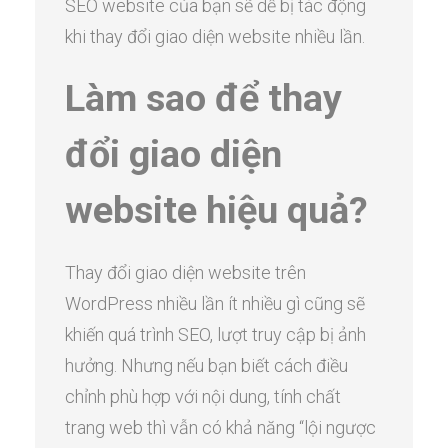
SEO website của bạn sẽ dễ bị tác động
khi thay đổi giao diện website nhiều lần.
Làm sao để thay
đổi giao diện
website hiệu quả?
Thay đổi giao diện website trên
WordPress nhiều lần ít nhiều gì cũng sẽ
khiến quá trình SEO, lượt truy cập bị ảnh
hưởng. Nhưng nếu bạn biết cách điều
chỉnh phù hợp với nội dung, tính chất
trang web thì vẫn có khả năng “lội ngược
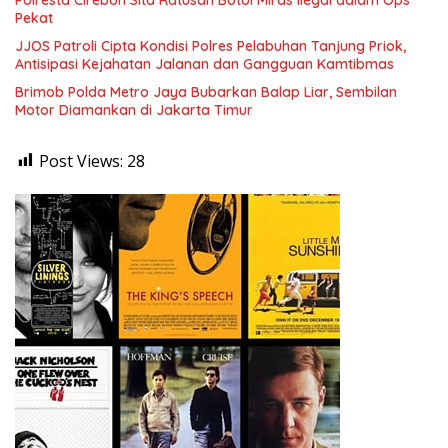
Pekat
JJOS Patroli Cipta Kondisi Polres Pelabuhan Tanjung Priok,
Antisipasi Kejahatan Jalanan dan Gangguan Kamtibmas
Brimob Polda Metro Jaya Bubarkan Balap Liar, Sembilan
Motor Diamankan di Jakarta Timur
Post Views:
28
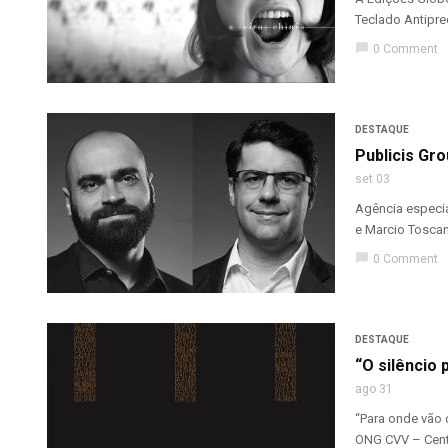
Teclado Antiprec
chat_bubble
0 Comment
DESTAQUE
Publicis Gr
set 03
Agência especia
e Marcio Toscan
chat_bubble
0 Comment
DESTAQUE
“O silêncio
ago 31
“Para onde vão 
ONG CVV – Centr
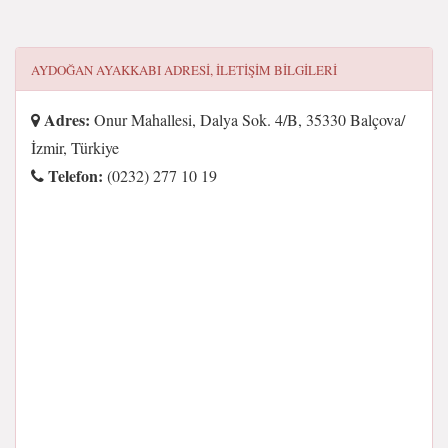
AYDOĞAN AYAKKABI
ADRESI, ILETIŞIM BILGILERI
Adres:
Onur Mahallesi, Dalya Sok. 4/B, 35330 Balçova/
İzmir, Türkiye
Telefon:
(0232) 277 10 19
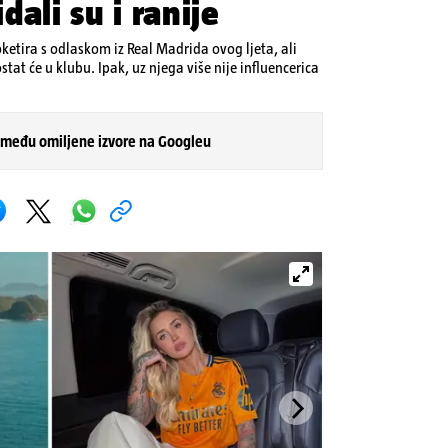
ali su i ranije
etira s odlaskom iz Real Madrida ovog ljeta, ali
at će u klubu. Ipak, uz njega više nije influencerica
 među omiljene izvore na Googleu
______
Only lines holding the word "diện" are wanted; list them all from the material.

• OUTPUT OF THE TASK
khi thay đổi giao diện website nhiều lần.
đổi giao diện
Thay đổi giao diện website trên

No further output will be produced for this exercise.